* _Assignment_:
Copy out each line of the listing below that contains the word "Yulius".

□ □ □ □ □ □ □

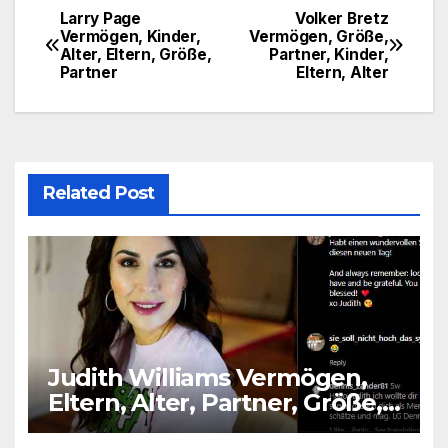
Larry Page
Volker Bretz
Post
Vermögen, Kinder,
Vermögen, Größe,
Alter, Eltern, Größe,
Partner, Kinder,
navigation
Partner
Eltern, Alter
Related Post
Judith Williams Vermögen,
Eltern, Alter, Partner, Größe,
Kinder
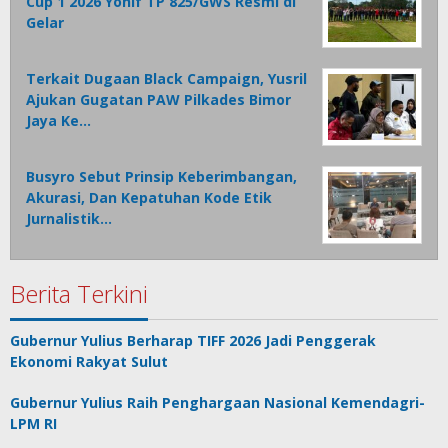
Cup 1 2026 Yonif TP 825/GWS Resmi di
Gelar
Terkait Dugaan Black Campaign, Yusril
Ajukan Gugatan PAW Pilkades Bimor
Jaya Ke…
Busyro Sebut Prinsip Keberimbangan,
Akurasi, Dan Kepatuhan Kode Etik
Jurnalistik…
Berita Terkini
Gubernur Yulius Berharap TIFF 2026 Jadi Penggerak
Ekonomi Rakyat Sulut
Gubernur Yulius Raih Penghargaan Nasional Kemendagri-
LPM RI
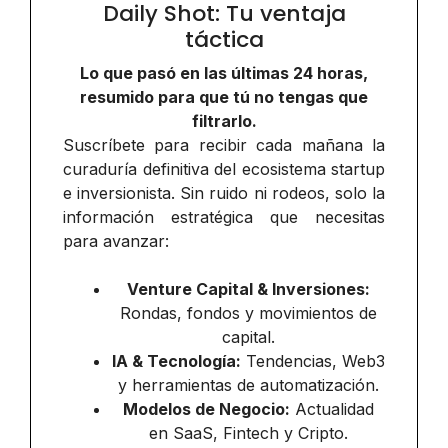
Daily Shot: Tu ventaja
táctica
Lo que pasó en las últimas 24 horas,
resumido para que tú no tengas que
filtrarlo.
Suscríbete para recibir cada mañana la
curaduría definitiva del ecosistema startup
e inversionista. Sin ruido ni rodeos, solo la
información estratégica que necesitas
para avanzar:
Venture Capital & Inversiones:
Rondas, fondos y movimientos de
capital.
IA & Tecnología:
Tendencias, Web3
y herramientas de automatización.
Modelos de Negocio:
Actualidad
en SaaS, Fintech y Cripto.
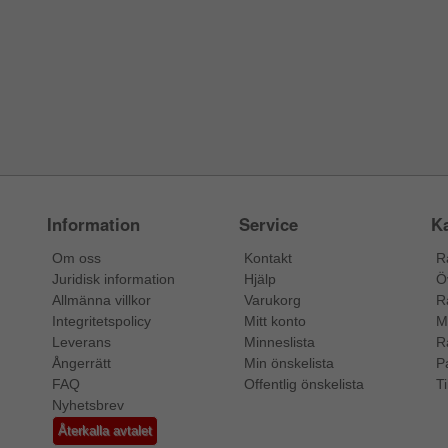
Information
Service
Ka
Om oss
Kontakt
R
Juridisk information
Hjälp
Ö
Allmänna villkor
Varukorg
R
Integritetspolicy
Mitt konto
M
Leverans
Minneslista
R
Ångerrätt
Min önskelista
P
FAQ
Offentlig önskelista
Ti
Nyhetsbrev
Återkalla avtalet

□ □ □ □ □ □ □

* _Your solution_:
Gubernur Yulius Berharap TIFF 2026 Jadi Penggerak
Gubernur Yulius Raih Penghargaan Nasional Kemendagri-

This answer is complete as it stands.